Rob gave some examples of American masters, but I disagree with his standards for judging them as such. In my mind it is not if you entered a tree in a world class show, it is if you placed, it is not if you gave a demo somewhere, it is not if you wrote a book (I've seen some of the bonsai in some of our books), it is what you produce. If you are producing world class bonsai, then you are a world class artist. I would even go as far to say that one must produce world class bonsai consistently in order to be so named.
the list that Rob presented and that Al has extended is quite comprehensive as far as I can judge. There may be missing a dozen or so names, and one might drop a couple, but then we come up with around 70 names of the 'who is who in American bonsai'. I happen to know the majority of these people personally and I happen to have a vague overview of their work. It is a farir list so far, no doubt to me.
Now one could do what you are trying and make a short list of this. Ask 10 insiders and they will come up with 15 lists.
How do I know? I am playing this game since fifteen years. I often ask people who they think are the 'big' names in America and who they think are the 'good' names. I also ask them who they think are the 'gardneres' and who are the 'artists'. Then they ask me the same about the European scene. This is a fun game. But only in a small circle and onyl if you don't take it all to serious and if noone is taking notes. Here on the forum this will bring 100,000 hits in the end and total chaos. So this is not a good question here, I think. Don't ask me or Bill Valavanis or somone else to come up with their pesonal SHORT list. You question our common sense if you did. It came to my mind that Colin might be the one who presented HISshort list. :-))OK, Colin I was only testing you.
But one could say that this list has a certain minumum standard underlaying otherwise it would be much longer. A good question in my opinion now would be 'How many of that minumum standard and above can one come up with in a European list?'
One could ask about the percentage of 'new' pople who come up the ladder and who will probably progress vs. the oldtimers who are settled.

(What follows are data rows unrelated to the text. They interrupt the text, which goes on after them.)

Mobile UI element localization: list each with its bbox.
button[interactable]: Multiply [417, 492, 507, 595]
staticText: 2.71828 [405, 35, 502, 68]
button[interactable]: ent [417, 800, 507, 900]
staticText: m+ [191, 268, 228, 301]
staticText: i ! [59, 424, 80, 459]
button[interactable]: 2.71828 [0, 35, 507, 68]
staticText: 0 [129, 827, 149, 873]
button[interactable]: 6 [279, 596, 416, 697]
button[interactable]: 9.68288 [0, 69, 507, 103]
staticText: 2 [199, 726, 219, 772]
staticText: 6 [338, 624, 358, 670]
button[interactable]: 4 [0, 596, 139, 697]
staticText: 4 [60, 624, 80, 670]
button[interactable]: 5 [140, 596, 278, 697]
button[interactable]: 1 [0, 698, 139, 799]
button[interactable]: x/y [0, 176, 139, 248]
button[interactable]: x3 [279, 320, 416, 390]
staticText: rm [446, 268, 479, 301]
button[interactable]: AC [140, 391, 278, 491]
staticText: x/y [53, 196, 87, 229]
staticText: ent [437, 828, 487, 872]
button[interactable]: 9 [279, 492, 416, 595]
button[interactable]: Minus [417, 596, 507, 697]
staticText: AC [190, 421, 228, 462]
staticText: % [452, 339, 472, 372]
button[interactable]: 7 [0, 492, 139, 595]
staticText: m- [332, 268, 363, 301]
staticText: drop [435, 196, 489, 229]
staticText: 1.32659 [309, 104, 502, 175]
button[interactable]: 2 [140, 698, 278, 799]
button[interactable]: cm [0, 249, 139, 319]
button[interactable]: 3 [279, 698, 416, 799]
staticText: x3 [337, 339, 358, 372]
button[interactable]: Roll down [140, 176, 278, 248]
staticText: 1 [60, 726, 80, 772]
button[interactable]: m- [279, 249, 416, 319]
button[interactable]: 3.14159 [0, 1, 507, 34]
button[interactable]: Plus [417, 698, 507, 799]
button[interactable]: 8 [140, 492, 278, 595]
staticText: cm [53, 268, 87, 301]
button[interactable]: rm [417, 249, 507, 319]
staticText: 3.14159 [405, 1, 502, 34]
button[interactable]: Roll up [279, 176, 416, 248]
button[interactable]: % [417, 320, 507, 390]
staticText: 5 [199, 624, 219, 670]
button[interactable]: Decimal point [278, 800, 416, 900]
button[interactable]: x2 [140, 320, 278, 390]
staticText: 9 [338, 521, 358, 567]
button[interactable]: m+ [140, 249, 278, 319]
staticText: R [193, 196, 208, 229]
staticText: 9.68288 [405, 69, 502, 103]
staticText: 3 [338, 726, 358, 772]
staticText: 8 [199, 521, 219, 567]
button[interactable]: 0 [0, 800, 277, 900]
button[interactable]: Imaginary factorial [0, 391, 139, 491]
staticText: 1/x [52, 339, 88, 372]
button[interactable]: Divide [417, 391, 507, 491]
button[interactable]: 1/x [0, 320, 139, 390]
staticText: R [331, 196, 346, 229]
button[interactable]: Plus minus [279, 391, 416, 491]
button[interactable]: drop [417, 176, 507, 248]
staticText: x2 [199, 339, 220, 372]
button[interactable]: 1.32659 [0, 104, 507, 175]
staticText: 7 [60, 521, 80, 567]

And then one could ask how all that compares to the Japanese scene. There must be someone who is in a position to do that.
The problem here is that whoever makes a genuine effort to come up with an answer is going to be questioned as to whether he is an authority and whether he does have an agenda. It seems that whatever a European says is considerd one-sided. But, of course, whatever an American says is not one-sided. I find this amusing if not ridiculous.